Data from Cushman & Wakefield, a commercial real estate service company based in Chicago, shows several other cities gaining ground in the tech sector—particularly from a real estate standpoint.
Salt Lake City Sneaks Up
According to the firm’s latest “Spotlight on Tech Leasing” report, Salt Lake City saw the second-most tech-related commercial leases last year and now claims the ninth-largest share of tech tenants in the country. Tech companies accounted for more than 66% of all major commercial leases signed in 2018—more than even well-established hubs like San Francisco, Seattle and Denver.
And though affordable rents may play a role—the asking rent last year was $24.31 per square foot, a fraction of what San Francisco and Silicon Valley command—according to Ken McCarthy, principal economist at Cushman & Wakefield, there are other factors at work here as well. Namely? The city’s tech talent and its surging Millennial population.
According to data from real estate services firm CBRE, Salt Lake City has one of the largest concentration of Millennials in the country. About 21% of its residents are in the 23-to-28 age range, compared 13.9% of the country’s population at large. CBRE also ranked SLC at No. 22 on its list of cities for top tech talent.
Still, Salt Lake City isn’t the only city gaining ground in the tech scene. Cushman & Wakefield’s data shows Boston with a healthy amount of tech growth as well. Last year, nearly half of all major commercial leases came from the technology space.
McCarthy, who is also head of applied research at the firm, said talent and access to venture capital funding are major contributing factors. “Of course, having MIT and Harvard across the river in Cambridge helps as well,” he said.
According to Matt Dolan, a Boston-based real estate broker, the rise of the city’s tech scene has been obvious on the ground.
“There’s been a lot of momentum from tech employees entering the market,” he said. “The successful Boston tech startups are known for their close-knit culture. As soon as one person buys, several follow suit. We’ve had repeat buyers from a handful of companies.”
There’s also been an uptick in renters as well as real estate investors, Dolan said.
Other Cities on the Rise
But Boston and SLC aren’t the only cities to watch in the tech space. According to McCarthy, Austin, Texas, and Nashville are also burgeoning “new tech clusters” that have been on Cushman’s radar.
“More and more companies are following the talent and that has led to more tech centers rising in non-traditional locations,” he said. “We would expect that pattern to continue.”

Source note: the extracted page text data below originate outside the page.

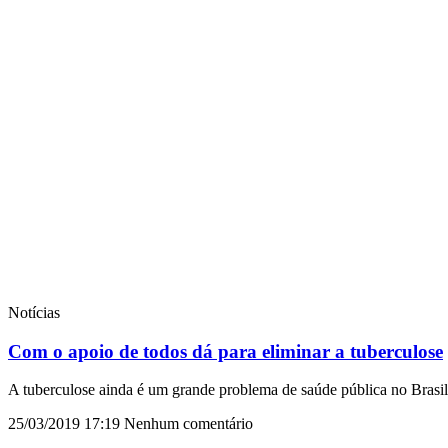
Notícias
Com o apoio de todos dá para eliminar a tuberculose
A tuberculose ainda é um grande problema de saúde pública no Brasil
25/03/2019
17:19
Nenhum comentário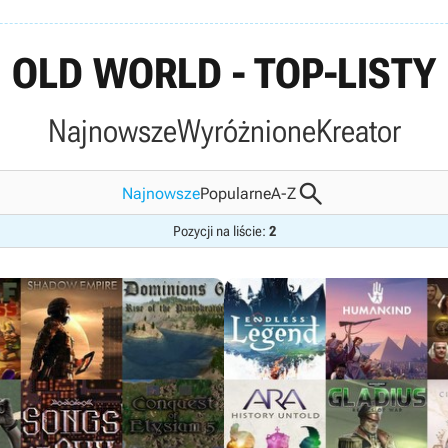
OLD WORLD - TOP-LISTY
Najnowsze
Wyróżnione
Kreator

Najnowsze
Popularne
A-Z
Pozycji na liście:
2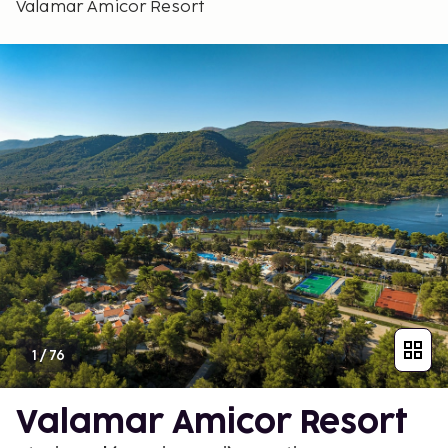
Valamar Amicor Resort
1
/
76
Valamar Amicor Resort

If the latest data is any indicator, tech will continue to play a major role in the commercial real estate market—not just in these few cities, but across the nation at large.
In total, technology companies accounted for more than a quarter of all new commercial leases signed last year—the most of any industry. Tech companies also took on more space per lease than organizations from other sectors. The average tech-related lease clocked in at more than 71,000 square feet; non-tech leases were barely half that.
As McCarthy put it, “One thing is clear. Technology is now the dominant sector in the U.S. office market. Don’t expect that to change any time soon.”